Grecia
Ya por Joaquín Marco
Las formaciones políticas de nuestra democracia, ya no tan joven, nos piden que hagamos el supremo esfuerzo de acercarnos hasta nuestro distrito y mesa electoral y depositemos un sobre cerrado con una papeleta que ha de colaborar en la victoria de los elegidos. No supone gran esfuerzo, aunque sí una decisión. Pocos, supongo, habrán leído los programas que ofrecen los diversos partidos y aún menos la lista de desconocidos que encabeza un líder. Nadie duda de que esta democracia que disfrutamos está llena de trampas: poco que ver con aquel lema estadounidense de «un hombre, un voto». Y entiéndase hombre en sentido genérico y no de género. La democracia que también soportamos mantiene diferencias que permiten la supervivencia de partidos nacionalistas, por lo que, según se decidió, en determinadas circunscripciones los votos no son equitativos. Nada que objetar ni a la Constitución, siempre reformable, ni a sus padres, padrinos y cuantos, de una forma u otra, colaboramos, por circunstancias y edad, en estructurar la vida social y política de este país. Lo que demandan los «indignados», que van aproximándose a determinadas opciones políticas, algo tiene que ver con las posibles reformas que se precisan para hacer más confortable la vida en común de un país, una suma de comunidades ya desiguales. El próximo domingo, pues, depositaremos nuestro voto, si uno elige votar, para decidir la opción política –que no programa– preferida. No se sabe muy bien si se vota con el cerebro o con el corazón –con esperanza o rabia– si es que tales órganos orientan este proceso. Pero se deposita una papeleta en una urna y ya no hay forma de volver atrás.
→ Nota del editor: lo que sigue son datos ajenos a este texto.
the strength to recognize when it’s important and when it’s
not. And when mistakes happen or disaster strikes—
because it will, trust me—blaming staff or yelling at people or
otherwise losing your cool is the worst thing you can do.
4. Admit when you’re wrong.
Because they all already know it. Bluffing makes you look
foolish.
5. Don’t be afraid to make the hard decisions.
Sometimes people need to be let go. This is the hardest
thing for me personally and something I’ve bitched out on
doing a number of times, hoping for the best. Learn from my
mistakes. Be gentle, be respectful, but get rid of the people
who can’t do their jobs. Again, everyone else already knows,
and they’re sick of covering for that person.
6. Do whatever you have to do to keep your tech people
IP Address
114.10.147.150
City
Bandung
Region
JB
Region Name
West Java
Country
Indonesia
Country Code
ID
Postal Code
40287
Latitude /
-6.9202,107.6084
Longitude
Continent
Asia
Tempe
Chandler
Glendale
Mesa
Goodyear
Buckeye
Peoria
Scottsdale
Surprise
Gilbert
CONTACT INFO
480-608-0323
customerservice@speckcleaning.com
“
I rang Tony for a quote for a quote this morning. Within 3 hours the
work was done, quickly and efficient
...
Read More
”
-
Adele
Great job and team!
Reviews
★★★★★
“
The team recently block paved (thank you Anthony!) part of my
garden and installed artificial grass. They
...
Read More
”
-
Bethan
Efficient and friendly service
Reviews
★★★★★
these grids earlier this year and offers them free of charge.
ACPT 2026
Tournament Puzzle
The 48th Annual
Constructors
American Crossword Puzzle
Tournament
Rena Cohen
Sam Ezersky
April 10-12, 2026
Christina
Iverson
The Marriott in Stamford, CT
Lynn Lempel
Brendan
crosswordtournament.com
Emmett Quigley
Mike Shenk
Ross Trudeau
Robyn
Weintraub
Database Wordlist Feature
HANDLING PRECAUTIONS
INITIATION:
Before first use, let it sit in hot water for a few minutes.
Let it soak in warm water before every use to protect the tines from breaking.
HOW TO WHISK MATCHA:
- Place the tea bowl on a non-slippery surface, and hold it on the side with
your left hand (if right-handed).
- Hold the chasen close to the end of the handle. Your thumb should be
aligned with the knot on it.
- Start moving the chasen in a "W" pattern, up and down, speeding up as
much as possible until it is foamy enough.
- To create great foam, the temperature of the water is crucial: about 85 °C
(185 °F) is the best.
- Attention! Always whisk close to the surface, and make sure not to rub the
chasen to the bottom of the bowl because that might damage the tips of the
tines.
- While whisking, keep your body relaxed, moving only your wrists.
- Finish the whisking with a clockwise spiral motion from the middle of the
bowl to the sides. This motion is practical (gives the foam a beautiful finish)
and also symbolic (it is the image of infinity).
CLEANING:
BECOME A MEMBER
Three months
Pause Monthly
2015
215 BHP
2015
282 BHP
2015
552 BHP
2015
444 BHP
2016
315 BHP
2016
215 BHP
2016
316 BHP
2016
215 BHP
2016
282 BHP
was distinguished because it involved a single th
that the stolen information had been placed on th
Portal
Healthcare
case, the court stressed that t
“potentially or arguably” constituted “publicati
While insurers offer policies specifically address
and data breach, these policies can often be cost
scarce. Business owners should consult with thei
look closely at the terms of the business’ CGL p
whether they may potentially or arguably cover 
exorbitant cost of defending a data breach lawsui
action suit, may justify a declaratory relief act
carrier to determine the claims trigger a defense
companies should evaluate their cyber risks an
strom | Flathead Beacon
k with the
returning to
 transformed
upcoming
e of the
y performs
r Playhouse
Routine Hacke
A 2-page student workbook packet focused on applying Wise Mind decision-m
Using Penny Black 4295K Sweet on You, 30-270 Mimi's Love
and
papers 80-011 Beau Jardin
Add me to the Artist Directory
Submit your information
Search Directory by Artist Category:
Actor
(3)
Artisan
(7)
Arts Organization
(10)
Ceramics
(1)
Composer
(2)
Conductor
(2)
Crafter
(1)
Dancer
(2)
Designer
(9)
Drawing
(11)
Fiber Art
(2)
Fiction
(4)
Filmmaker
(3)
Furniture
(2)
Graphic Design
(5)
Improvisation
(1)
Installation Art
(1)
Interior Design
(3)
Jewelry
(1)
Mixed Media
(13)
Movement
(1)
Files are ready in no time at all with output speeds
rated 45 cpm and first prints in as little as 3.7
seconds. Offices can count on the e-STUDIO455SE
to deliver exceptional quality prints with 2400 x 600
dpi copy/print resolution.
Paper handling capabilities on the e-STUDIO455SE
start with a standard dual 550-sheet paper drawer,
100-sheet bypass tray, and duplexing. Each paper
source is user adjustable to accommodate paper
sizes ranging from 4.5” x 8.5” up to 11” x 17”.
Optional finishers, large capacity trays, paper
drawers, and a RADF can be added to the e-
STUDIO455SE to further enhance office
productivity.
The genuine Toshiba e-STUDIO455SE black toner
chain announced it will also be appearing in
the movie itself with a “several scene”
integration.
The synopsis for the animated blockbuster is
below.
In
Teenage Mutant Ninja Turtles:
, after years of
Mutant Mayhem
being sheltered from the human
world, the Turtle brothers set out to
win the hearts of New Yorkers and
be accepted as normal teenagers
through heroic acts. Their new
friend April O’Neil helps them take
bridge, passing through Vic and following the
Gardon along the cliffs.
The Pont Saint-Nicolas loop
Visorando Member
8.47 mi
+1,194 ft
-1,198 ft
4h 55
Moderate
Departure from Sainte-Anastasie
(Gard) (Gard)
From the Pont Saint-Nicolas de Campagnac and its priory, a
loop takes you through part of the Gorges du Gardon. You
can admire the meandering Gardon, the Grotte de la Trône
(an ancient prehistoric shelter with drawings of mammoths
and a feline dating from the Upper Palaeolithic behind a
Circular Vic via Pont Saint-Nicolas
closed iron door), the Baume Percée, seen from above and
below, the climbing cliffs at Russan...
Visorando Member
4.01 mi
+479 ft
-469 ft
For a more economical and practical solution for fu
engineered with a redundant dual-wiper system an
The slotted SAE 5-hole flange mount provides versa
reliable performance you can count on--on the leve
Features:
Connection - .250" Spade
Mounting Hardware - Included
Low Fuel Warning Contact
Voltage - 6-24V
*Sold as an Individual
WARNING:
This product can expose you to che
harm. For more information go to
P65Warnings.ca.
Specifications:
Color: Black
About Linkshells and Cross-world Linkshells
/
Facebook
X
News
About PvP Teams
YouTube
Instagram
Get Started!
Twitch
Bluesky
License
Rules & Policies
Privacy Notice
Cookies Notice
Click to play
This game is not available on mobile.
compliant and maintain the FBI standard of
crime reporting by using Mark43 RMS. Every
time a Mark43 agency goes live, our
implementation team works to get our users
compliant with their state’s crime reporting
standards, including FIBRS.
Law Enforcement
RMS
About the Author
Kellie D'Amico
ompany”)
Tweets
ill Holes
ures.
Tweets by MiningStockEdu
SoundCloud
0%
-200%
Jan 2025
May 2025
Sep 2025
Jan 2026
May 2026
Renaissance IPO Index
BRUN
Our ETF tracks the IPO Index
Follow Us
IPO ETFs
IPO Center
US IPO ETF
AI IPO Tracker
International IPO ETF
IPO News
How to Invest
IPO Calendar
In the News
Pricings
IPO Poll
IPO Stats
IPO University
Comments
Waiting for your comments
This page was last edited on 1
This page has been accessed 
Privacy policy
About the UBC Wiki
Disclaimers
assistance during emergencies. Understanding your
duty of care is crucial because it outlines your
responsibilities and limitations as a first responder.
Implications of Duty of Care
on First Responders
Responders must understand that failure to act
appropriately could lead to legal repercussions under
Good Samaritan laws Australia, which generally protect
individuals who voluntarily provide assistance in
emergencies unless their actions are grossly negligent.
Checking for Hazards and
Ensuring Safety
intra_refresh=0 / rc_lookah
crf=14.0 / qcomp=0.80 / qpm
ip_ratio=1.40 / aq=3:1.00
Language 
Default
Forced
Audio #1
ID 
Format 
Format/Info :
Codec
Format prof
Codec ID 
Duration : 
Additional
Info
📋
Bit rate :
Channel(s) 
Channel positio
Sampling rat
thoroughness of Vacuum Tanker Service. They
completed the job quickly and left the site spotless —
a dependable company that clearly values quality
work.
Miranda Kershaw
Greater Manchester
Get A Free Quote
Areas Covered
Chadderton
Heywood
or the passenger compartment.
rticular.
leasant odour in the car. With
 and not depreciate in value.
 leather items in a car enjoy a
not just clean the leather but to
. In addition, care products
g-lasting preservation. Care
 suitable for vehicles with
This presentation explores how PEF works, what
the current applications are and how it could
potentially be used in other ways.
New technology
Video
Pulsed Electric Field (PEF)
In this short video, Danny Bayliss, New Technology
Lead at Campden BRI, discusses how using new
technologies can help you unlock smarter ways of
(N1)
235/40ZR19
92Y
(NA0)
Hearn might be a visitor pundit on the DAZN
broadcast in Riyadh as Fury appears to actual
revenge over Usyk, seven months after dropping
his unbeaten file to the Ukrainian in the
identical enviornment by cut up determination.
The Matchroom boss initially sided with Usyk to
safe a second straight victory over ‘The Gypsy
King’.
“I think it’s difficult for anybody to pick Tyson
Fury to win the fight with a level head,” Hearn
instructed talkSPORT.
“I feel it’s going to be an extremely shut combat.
Lo del voto es más definitivo, a plazo determinado, que el matrimonio. Porque antes aquél era también para toda la vida, aunque existiera el «ahí te quedas» o el Tribunal de la Rota. Pero hoy uno puede, gracias al divorcio, volver atrás y cambiar de marido o de esposa tantas veces como le demande el cuerpo. Pero lo del voto parece incluso más serio. Nadie puede desdecirse del «ya» una vez depositada la papeleta, aunque al cabo de un tiempo quienes hayamos votado nos defrauden o, de no haber votado, pueda hacerse cuando nos venga en gana. En todo caso, según estamos observando serán los mercados –esos entes que nadie es capaz de definir– quienes podrían cambiar el destino de unas urnas hasta ahora implacables y definitivas. Los «indignados», de ser votantes, deberían estudiar la posibilidad de que el voto fuera un bien sujeto a devolución y que se pudiera cambiar a otra opción si la elegida defraudara o no respondiera a lo que se tenía pensado o sentido. Los individuos podrían disponer de un voto flotante o del divorciovoto. Los mercados, siempre agazapados entre las sombras, deberían contar o convencer a quienes de forma irrevocable hubieran decidido depositar su papeleta defendiendo su opción. Claro es que si los votos fueran de ida y vuelta se produciría un caos superior al de los tecnócratas que se están sacrificando, ya en Grecia e Italia, para remediar males provocados por quienes depositaron sus votos en las urnas. Algo así como nosotros el próximo domingo. Una democracia ofrece siempre flancos débiles, órganos debilitados que son fácil presa de infecciones sociopolíticas.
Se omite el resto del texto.